▸ **EXERCISE BRIEF**
Could the data below be copied exactly, minus the pictures?

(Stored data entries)
+ + +

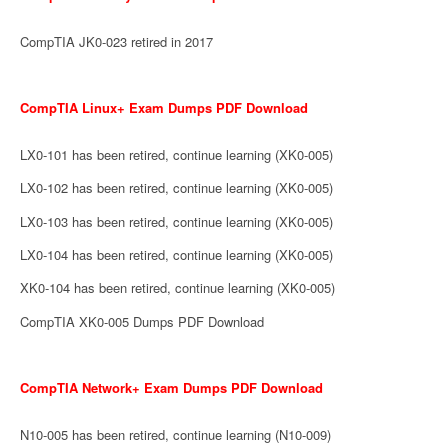
CompTIA JK0-023 retired in 2017
CompTIA Linux+ Exam Dumps PDF Download
LX0-101 has been retired, continue learning (XK0-005)
LX0-102 has been retired, continue learning (XK0-005)
LX0-103 has been retired, continue learning (XK0-005)
LX0-104 has been retired, continue learning (XK0-005)
XK0-104 has been retired, continue learning (XK0-005)
CompTIA XK0-005 Dumps PDF Download
CompTIA Network+ Exam Dumps PDF Download
N10-005 has been retired, continue learning (N10-009)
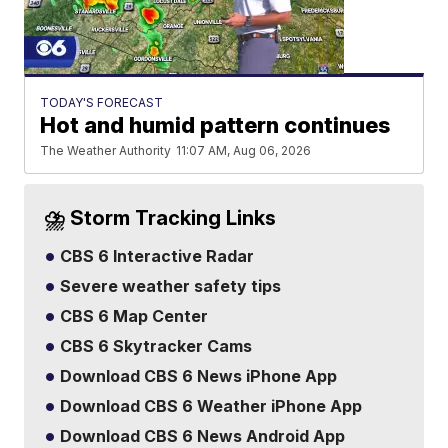
TODAY'S FORECAST
Hot and humid pattern continues
The Weather Authority
11:07 AM, Aug 06, 2026
⛈️ Storm Tracking Links
CBS 6 Interactive Radar
Severe weather safety tips
CBS 6 Map Center
CBS 6 Skytracker Cams
Download CBS 6 News iPhone App
Download CBS 6 Weather iPhone App
Download CBS 6 News Android App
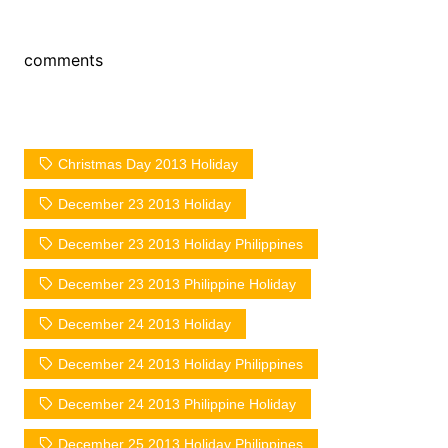
comments
Christmas Day 2013 Holiday
December 23 2013 Holiday
December 23 2013 Holiday Philippines
December 23 2013 Philippine Holiday
December 24 2013 Holiday
December 24 2013 Holiday Philippines
December 24 2013 Philippine Holiday
December 25 2013 Holiday Philippines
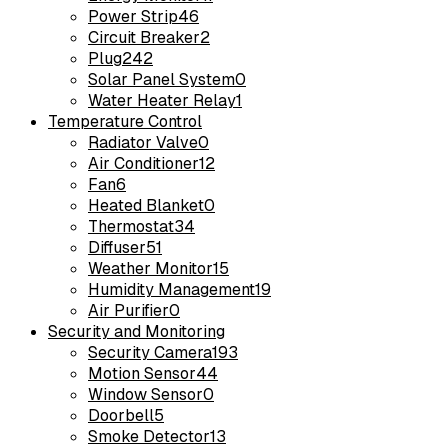
Power Strip
46
Circuit Breaker
2
Plug
242
Solar Panel System
0
Water Heater Relay
1
Temperature Control
Radiator Valve
0
Air Conditioner
12
Fan
6
Heated Blanket
0
Thermostat
34
Diffuser
51
Weather Monitor
15
Humidity Management
19
Air Purifier
0
Security and Monitoring
Security Camera
193
Motion Sensor
44
Window Sensor
0
Doorbell
5
Smoke Detector
13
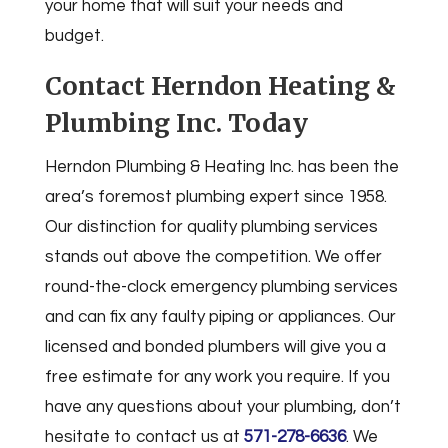
your home that will suit your needs and
budget.
Contact Herndon Heating &
Plumbing Inc. Today
Herndon Plumbing & Heating Inc. has been the
area’s foremost plumbing expert since 1958.
Our distinction for quality plumbing services
stands out above the competition. We offer
round-the-clock emergency plumbing services
and can fix any faulty piping or appliances. Our
licensed and bonded plumbers will give you a
free estimate for any work you require. If you
have any questions about your plumbing, don’t
hesitate to contact us at
571-278-6636
. We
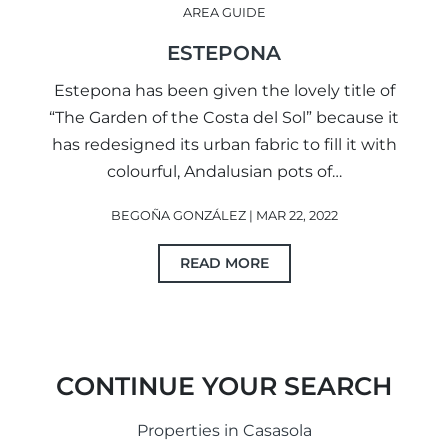
AREA GUIDE
ESTEPONA
Estepona has been given the lovely title of
“The Garden of the Costa del Sol” because it
has redesigned its urban fabric to fill it with
colourful, Andalusian pots of…
BEGOÑA GONZÁLEZ | MAR 22, 2022
READ MORE
CONTINUE YOUR SEARCH
Properties in Casasola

+ + +

▸ **ANSWER FOR THIS EXERCISE**
CompTIA JK0-023 retired in 2017
CompTIA Linux+ Exam Dumps PDF Download
LX0-101 has been retired, continue learning (XK0-005)
LX0-102 has been retired, continue learning (XK0-005)
LX0-103 has been retired, continue learning (XK0-005)
LX0-104 has been retired, continue learning (XK0-005)
XK0-104 has been retired, continue learning (XK0-005)
CompTIA XK0-005 Dumps PDF Download
CompTIA Network+ Exam Dumps PDF Download
N10-005 has been retired, continue learning (N10-009)
TODAY'S FORECAST
Hot and humid pattern continues
The Weather Authority
11:07 AM, Aug 06, 2026
⛈️ Storm Tracking Links
CBS 6 Interactive Radar
Severe weather safety tips
CBS 6 Map Center
CBS 6 Skytracker Cams
Download CBS 6 News iPhone App
Download CBS 6 Weather iPhone App
Download CBS 6 News Android App
comments
Christmas Day 2013 Holiday
December 23 2013 Holiday
December 23 2013 Holiday Philippines
December 23 2013 Philippine Holiday
December 24 2013 Holiday
December 24 2013 Holiday Philippines
December 24 2013 Philippine Holiday
December 25 2013 Holiday Philippines
Power Strip
46
Circuit Breaker
2
Plug
242
Solar Panel System
0
Water Heater Relay
1
Temperature Control
Radiator Valve
0
Air Conditioner
12
Fan
6
Heated Blanket
0
Thermostat
34
Diffuser
51
Weather Monitor
15
Humidity Management
19
Air Purifier
0
Security and Monitoring
Security Camera
193
Motion Sensor
44
Window Sensor
0
Doorbell
5
Smoke Detector
13
your home that will suit your needs and
budget.
Contact Herndon Heating &
Plumbing Inc. Today
Herndon Plumbing & Heating Inc. has been the
area’s foremost plumbing expert since 1958.
Our distinction for quality plumbing services
stands out above the competition. We offer
round-the-clock emergency plumbing services
and can fix any faulty piping or appliances. Our
licensed and bonded plumbers will give you a
free estimate for any work you require. If you
have any questions about your plumbing, don’t
hesitate to contact us at
571-278-6636
. We
AREA GUIDE
ESTEPONA
Estepona has been given the lovely title of
“The Garden of the Costa del Sol” because it
has redesigned its urban fabric to fill it with
colourful, Andalusian pots of…
BEGOÑA GONZÁLEZ | MAR 22, 2022
READ MORE
CONTINUE YOUR SEARCH
Properties in Casasola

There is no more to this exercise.